Here the buyer appears to have been "Zink", such an unusual name that he ought to be very easy to identify, but so far I have failed, and I suspect that I am misreading the name. (Or was he perhaps an ancestor of Fritz Zink, author of Die Handzeichnungen bis zur Mitte des 16. Jahrhunderts?)
[Edit 26 July 2023: I was always unhappy with the reading "Zink", and aware that the first two letters could be "Qu", producing a name that appears to be "Quik". This name seems as implausible to me as Zinc, but is probably closer to the truth]
As for the other Ottley-Dawkins lot, described as "The Madonna, Child and St. Ann, with Landscape back-ground, a most elegant composition, not unworthy of Leonardo da Vinci" in the Ottley sale, it was described in the Dawkins sale as follows:
“336    J. Clovio–A capital letter O, from a missal, with the Virgin and Child seated in the lap of St. Anne, in brilliant colours, on gold ground, on vellum, in gilt frame”
Again, this lot was bought by "Smith, B.S.":

Hopefully this person will be identified in due course.
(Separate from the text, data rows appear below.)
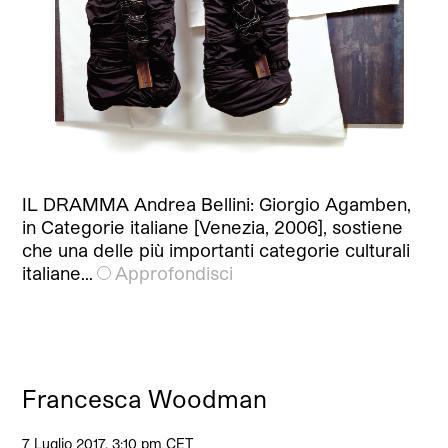
IL DRAMMA Andrea Bellini: Giorgio Agamben,
in Categorie italiane [Venezia, 2006], sostiene
che una delle più importanti categorie culturali
italiane…
Approfondisci
Francesca Woodman
7 Luglio 2017, 3:10 pm CET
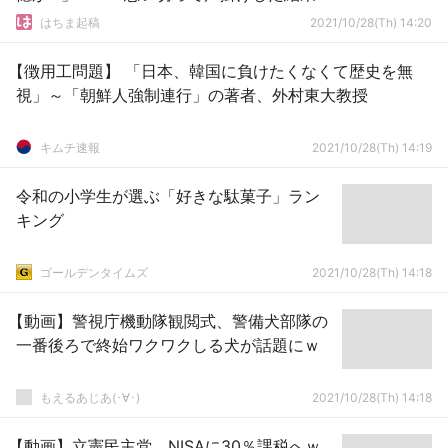
胸糞すぎる展開に…
はちま起稿
2021/10/28(Th) 14:20
【徴用工問題】 「日本、韓国に負けたくなくて歴史を無
視」～「朝鮮人強制連行」の著者、外村東大教授
キムチ速報
2021/10/28(Th) 14:19
令和の小学生が選ぶ「好きな駄菓子」ラン
キング
ゴールデンタイムズ
2021/10/28(Th) 14:18
【動画】警視庁機動隊観閲式、警備犬部隊の
一番後ろで終始ワクワクしる犬が話題にｗ
もえるあじあ(･∀･)
2021/10/28(Th) 14:18
【動画】立憲民主党 NISAに30％課税へｗ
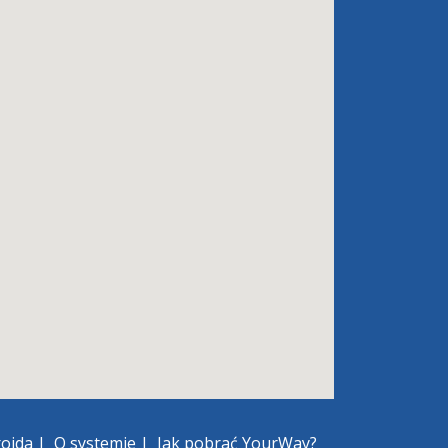
roida
|
O systemie
|
Jak pobrać YourWay?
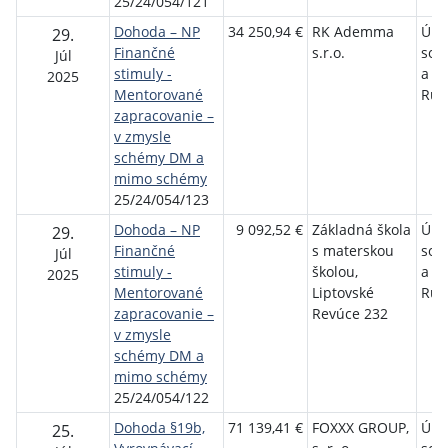
25/24/054/121
Dohoda – NP
34 250,94 €
RK Ademma
Úra
29.
Finančné
s.r.o.
soci
Júl
stimuly -
a r
2025
Mentorované
Ruž
zapracovanie –
v zmysle
schémy DM a
mimo schémy
25/24/054/123
Dohoda – NP
9 092,52 €
Základná škola
Úra
29.
Finančné
s materskou
soci
Júl
stimuly -
školou,
a r
2025
Mentorované
Liptovské
Ruž
zapracovanie –
Revúce 232
v zmysle
schémy DM a
mimo schémy
25/24/054/122
Dohoda §19b,
71 139,41 €
FOXXX GROUP,
Úra
25.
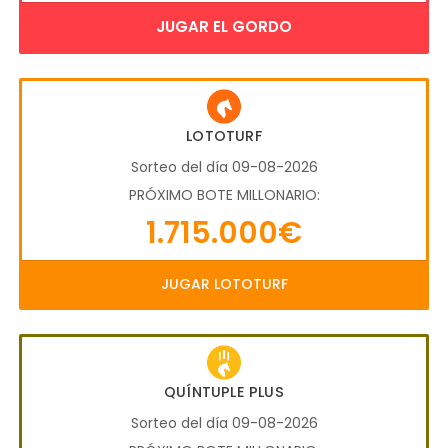
JUGAR EL GORDO
LOTOTURF
Sorteo del día 09-08-2026
PRÓXIMO BOTE MILLONARIO:
1.715.000€
JUGAR LOTOTURF
QUÍNTUPLE PLUS
Sorteo del día 09-08-2026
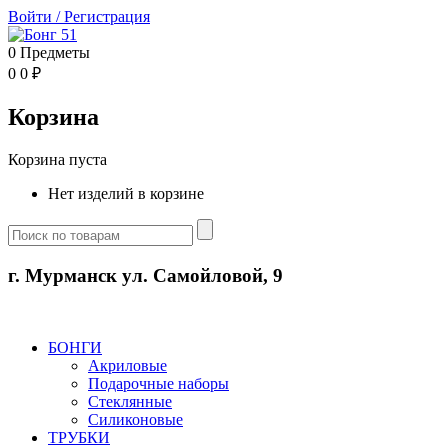
Войти
/
Регистрация
0
Предметы
0
0
₽
Корзина
Корзина пуста
Нет изделий в корзине
г. Мурманск ул. Самойловой, 9
БОНГИ
Акриловые
Подарочные наборы
Стеклянные
Силиконовые
ТРУБКИ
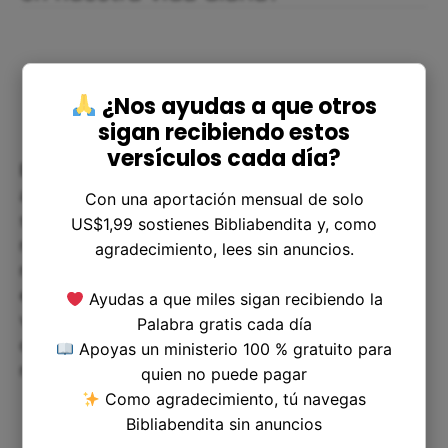
¿Nos ayudas a que otros
sigan recibiendo estos
versículos cada día?
Este verso es una llamada a la reflexión y la
autocrítica. Cuando nos enfrentamos a
Con una aportación mensual de solo
situaciones difíciles, a menudo sentimos que
US$1,99 sostienes Bibliabendita y, como
nuestro sufrimiento es injusto. Este verso nos
agradecimiento, lees sin anuncios.
recuerda que, como humanos, nunca podemos
entender completamente la complejidad de la
Ayudas a que miles sigan recibiendo la
vida. En lugar de buscar respuestas fácilmente,
Palabra gratis cada día
debemos tomar el tiempo para reflexionar sobre
Apoyas un ministerio 100 % gratuito para
nuestras vidas y los desafíos que enfrentamos.
quien no puede pagar
Como agradecimiento, tú navegas
Bibliabendita sin anuncios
Based on the subject matter, high value (it sold for £5 in 1838 and £10 10s in 1858), and the comparison of the composition with Leonardo, I suspect it may be this cutting:
Cambridge, Fitzwilliam Museum, Marley Cutting Z.3 [Source] 

We know that Charles Brinsley Marlay [Wikipedia] owned it by 1886, when he lent it for exhibition at the Burlington Fine Arts Club:



So, having identified "Dawkins", what have we learned? Arguably, not very much! But provenance research of this sort is cumulative: each individual identification of an item in a sale catalogue is like a single piece in a large jigsaw: it is rare that any single piece makes a very significant difference to the overal picture: it is the compound effect of many single pieces that eventaully add up to a new and clearer way of seeing the "big picture".